### The problem
Beginning at the line that contains "Carica un file", return every remaining line of the data below exactly; return nothing before it.

Data excerpts:

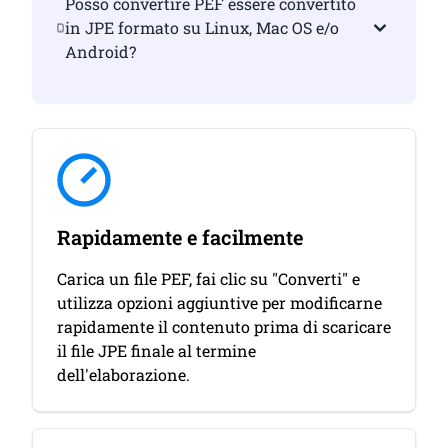
Posso convertire PEF essere convertito
in JPE formato su Linux, Mac OS e/o
Android?
Rapidamente e facilmente
Carica un file PEF, fai clic su "Converti" e
utilizza opzioni aggiuntive per modificarne
rapidamente il contenuto prima di scaricare
il file JPE finale al termine
dell'elaborazione.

### Exercise output
Carica un file PEF, fai clic su "Converti" e
utilizza opzioni aggiuntive per modificarne
rapidamente il contenuto prima di scaricare
il file JPE finale al termine
dell'elaborazione.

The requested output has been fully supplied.